§ **Try it**: Search the material below for lines containing the string "Haleluya", and copy every one you find.

....................

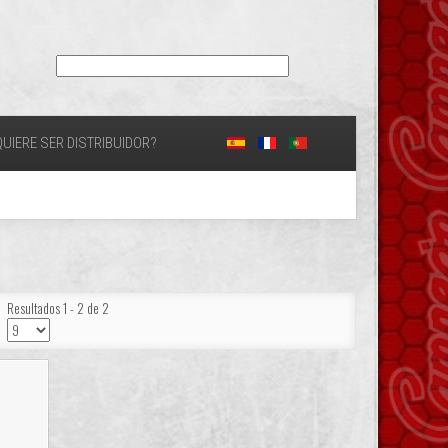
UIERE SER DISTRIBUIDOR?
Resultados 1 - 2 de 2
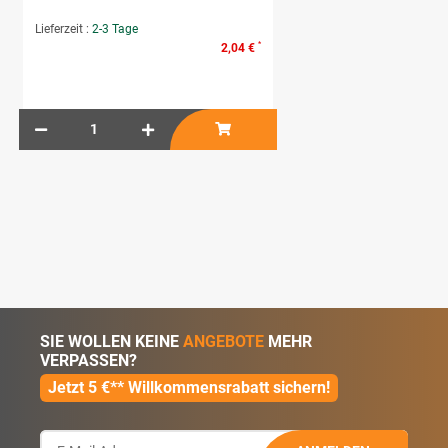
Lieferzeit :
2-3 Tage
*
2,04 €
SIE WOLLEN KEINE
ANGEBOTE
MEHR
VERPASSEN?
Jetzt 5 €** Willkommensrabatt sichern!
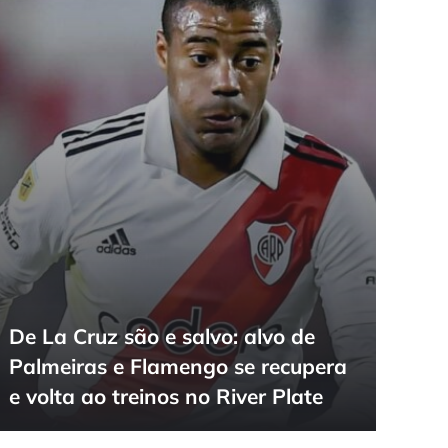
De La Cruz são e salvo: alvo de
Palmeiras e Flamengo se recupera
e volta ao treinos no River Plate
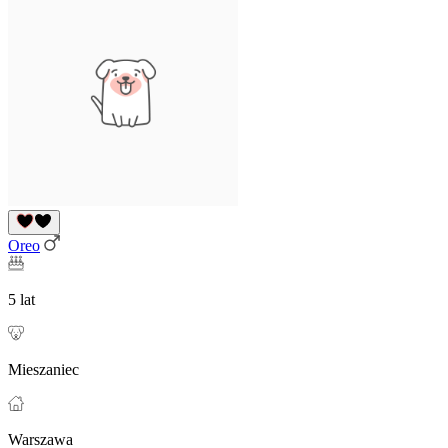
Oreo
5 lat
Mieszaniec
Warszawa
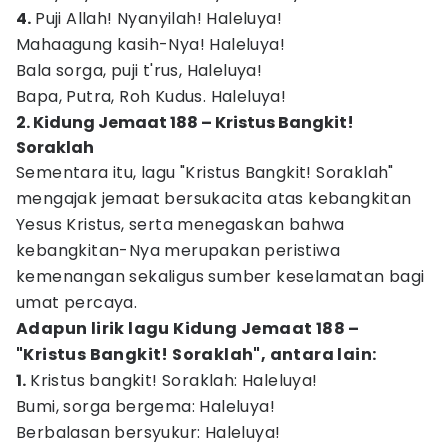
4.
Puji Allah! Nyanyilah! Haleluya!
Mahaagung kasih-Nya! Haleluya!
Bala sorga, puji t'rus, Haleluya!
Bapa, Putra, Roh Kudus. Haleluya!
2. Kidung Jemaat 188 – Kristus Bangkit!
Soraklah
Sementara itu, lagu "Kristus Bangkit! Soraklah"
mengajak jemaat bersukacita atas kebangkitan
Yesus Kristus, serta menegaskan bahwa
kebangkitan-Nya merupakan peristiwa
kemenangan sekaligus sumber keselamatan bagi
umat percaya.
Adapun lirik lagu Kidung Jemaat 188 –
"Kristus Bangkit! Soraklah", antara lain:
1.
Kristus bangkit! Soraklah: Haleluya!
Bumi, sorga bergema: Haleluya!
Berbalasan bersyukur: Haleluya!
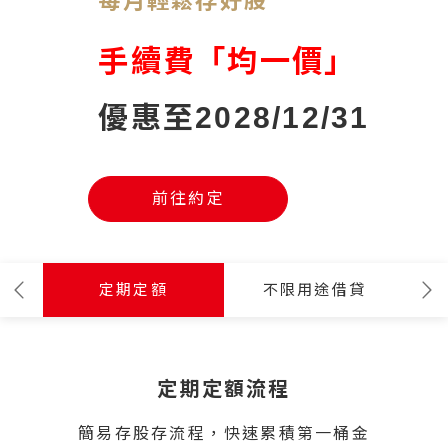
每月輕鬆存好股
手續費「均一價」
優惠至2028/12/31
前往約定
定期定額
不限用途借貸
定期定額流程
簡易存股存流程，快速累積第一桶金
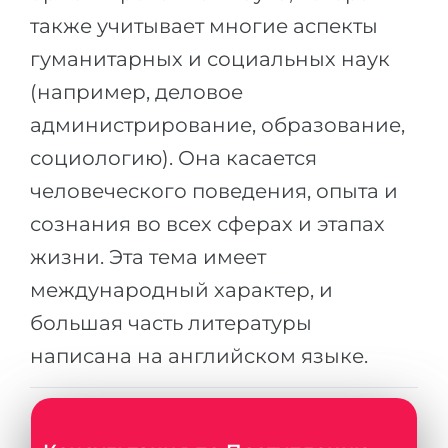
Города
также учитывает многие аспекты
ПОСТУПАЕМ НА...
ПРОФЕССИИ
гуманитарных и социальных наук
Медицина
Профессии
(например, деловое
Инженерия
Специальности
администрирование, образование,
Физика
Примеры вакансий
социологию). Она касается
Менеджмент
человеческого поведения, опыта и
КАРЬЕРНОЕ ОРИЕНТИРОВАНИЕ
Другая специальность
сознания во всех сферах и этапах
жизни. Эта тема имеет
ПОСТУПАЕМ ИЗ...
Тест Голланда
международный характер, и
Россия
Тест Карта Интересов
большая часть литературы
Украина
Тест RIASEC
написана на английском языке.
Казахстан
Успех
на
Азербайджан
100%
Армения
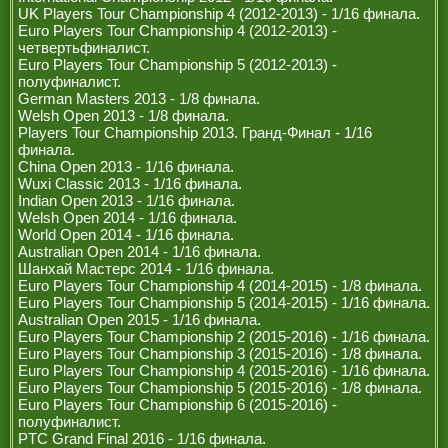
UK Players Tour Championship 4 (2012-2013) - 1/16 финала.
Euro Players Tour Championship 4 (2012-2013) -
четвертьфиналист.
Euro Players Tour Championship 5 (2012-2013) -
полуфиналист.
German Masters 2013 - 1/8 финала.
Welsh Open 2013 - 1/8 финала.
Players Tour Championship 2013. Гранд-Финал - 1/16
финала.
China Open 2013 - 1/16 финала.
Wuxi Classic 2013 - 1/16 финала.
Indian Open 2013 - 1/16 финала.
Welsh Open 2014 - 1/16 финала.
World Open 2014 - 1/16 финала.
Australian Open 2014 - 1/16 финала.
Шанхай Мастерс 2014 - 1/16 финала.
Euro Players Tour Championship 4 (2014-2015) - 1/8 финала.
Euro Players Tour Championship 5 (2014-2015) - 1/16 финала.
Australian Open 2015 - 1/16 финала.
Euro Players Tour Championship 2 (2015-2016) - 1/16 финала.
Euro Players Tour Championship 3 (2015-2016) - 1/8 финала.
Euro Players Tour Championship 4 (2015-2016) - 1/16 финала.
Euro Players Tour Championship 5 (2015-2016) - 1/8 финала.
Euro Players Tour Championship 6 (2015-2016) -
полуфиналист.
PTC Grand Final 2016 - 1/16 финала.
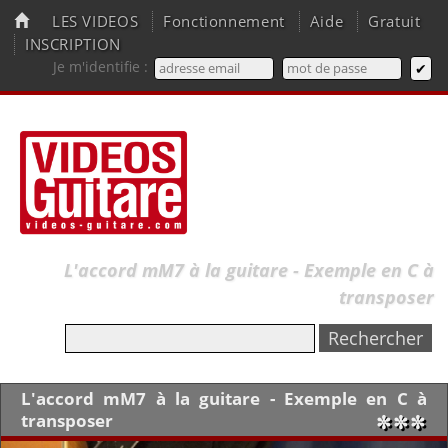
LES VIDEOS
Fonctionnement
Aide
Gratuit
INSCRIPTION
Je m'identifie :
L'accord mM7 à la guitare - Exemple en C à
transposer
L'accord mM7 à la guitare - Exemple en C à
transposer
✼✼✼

....................

§ **Reply to the task**:
Puji Allah! Nyanyilah! Haleluya!
Mahaagung kasih-Nya! Haleluya!
Bala sorga, puji t'rus, Haleluya!
Bapa, Putra, Roh Kudus. Haleluya!
Kristus bangkit! Soraklah: Haleluya!
Bumi, sorga bergema: Haleluya!
Berbalasan bersyukur: Haleluya!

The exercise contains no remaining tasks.